The problematics behind data modeling

Basics of data modeling

Suppose a large delivery company that deals with customers and their orders. Internally, the company needs to track its workers, warehouses, and cars to deliver the goods. Although this is a simplified scenario, we can already create a simple diagram describing the relations between the entities described above, so-called domain ontology.

Software developers use this description with additional information to create a database and internal systems to operate the company, create orders and distribute the goods among different delivery cars.

Usually, multiple smaller systems are created, such as a website for customers, a system for warehouse operators, a mobile app for delivery workers, etc. To interchange the information between those apps, websites, and other company systems, both parties must agree on a common format and the technology. Most used technologies to interchange data are XML, JSON, RDF, or CSV. Format, or schema more technically, specifies how the data should be structured. It describes labels, data types, order of entities, etc.

Below are examples of different serialization technologies and different schemas used.

Sample data about a customer in JSON format

{
  "name": "John",
  "surname": "Doe",
  "age": 35
}

Sample data about a customer in CSV format

name,surname,age
John,Doe,35

Sample data about a customer in XML format under different schemas

<person>
  <name>John</name>
  <surname>Doe</surname>
  <age>35</age>
</person>
<Human>
  <FullName>John Doe</FullName>
  <age>35</age>
</Human>

Designing and managing schemas can be cumbersome as the technology changes over time, and newly created systems might have different requirements. Moreover, the company may use existing solutions instead of making every software tailored to its ecosystem. This may create other requirements on data that the systems will interchange. Additionally, the company may want to expose its data to customers through APIs, machine-readable formats, both for reading and writing. The image below depicts possible data exchanges between the systems and external users.
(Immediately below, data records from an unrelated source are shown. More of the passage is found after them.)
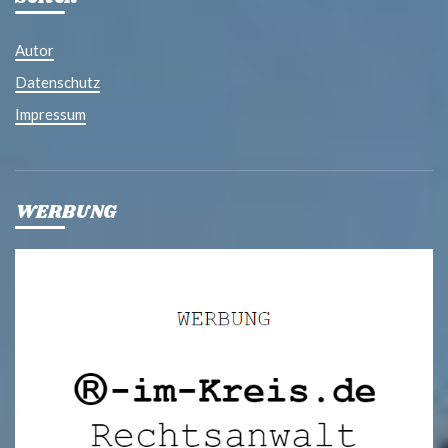
Autor
Datenschutz
Impressum
WERBUNG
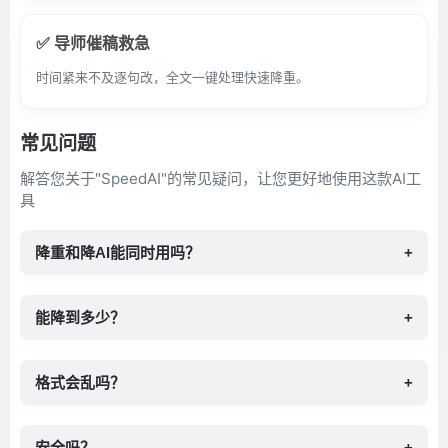
✅ 导师催稿救急
时间紧来不及逐句改，全文一键处理快速降重。
常见问题
解答您关于"SpeedAI"的常见疑问，让您更好地使用这款AI工
具
降重和降AI能同时用吗？
+
能降到多少？
+
格式会乱吗？
+
安全吗？
+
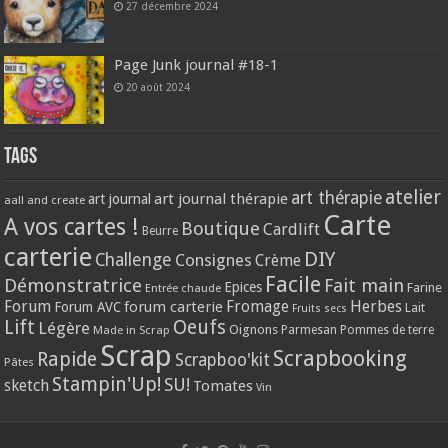
27 décembre 2024
Page Junk journal #18-1
20 août 2024
Tags
atelier
art thérapie
art journal thérapie
art journal
aall and create
Carte
A vos cartes !
Boutique
Cardlift
Beurre
carterie
DIY
Challenge
Consignes
Crème
Facile
Démonstratrice
Fait main
Epices
Farine
Entrée chaude
Forum
Herbes
forum carterie
Fromage
Forum AVC
Lait
Fruits secs
Lift
Oeufs
Légère
Oignons
Made in Scrap
Parmesan
Pommes de terre
Scrap
Scrapbooking
Rapide
Scrapboo'kit
Pâtes
Stampin'Up!
SU!
sketch
Tomates
Vin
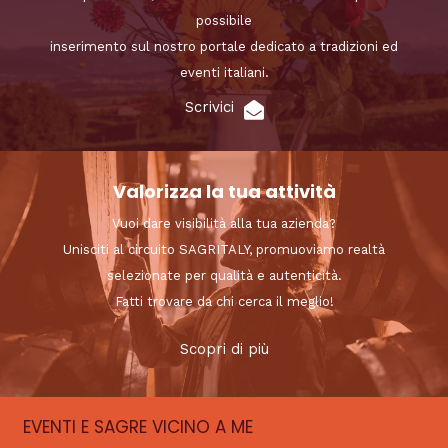
possibile
inserimento sul nostro portale dedicato a tradizioni ed
eventi italiani.
Scrivici
Valorizza la tua attività
Vuoi dare visibilità alla tua azienda?
Unisciti al circuito SAGRITALY, promuoviamo realtà
selezionate per qualità e autenticità.
Fatti trovare da chi cerca il meglio!
Scopri di più
EVENTI E SAGRE VICINO A ME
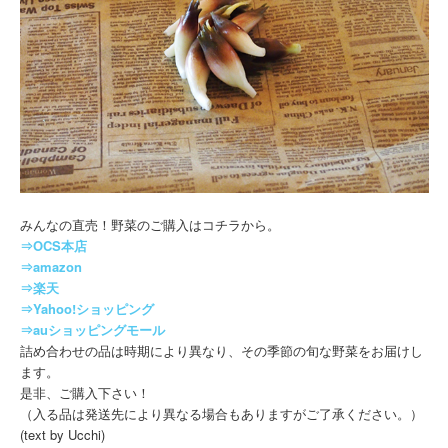
みんなの直売！野菜のご購入はコチラから。
⇒OCS本店
⇒amazon
⇒楽天
⇒Yahoo!ショッピング
⇒auショッピングモール
詰め合わせの品は時期により異なり、その季節の旬な野菜をお届けし
ます。
是非、ご購入下さい！
（入る品は発送先により異なる場合もありますがご了承ください。）
(text by Ucchi)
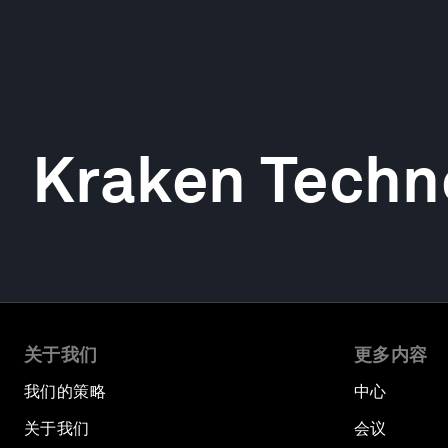
Kraken Techn
关于我们
更多内容
我们的策略
中心
关于我们
会议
The challenge should be clear: There are many data interchanges in different formats that need to be documented, consistent with the domain schema, and possibly updated if new requirements arise.

Dataspecer

The goal of Dataspecer is to ease the task of creating, managing, and updating data specifications, making it easy for non-programmers to maintain the whole process. Further, it can generate technical documentation which describes the given schemas for programmers that will use the generated schemas. It can also create data transformations that may be handy if it is required to convert data from one schema to another, for example, between JSON and XML.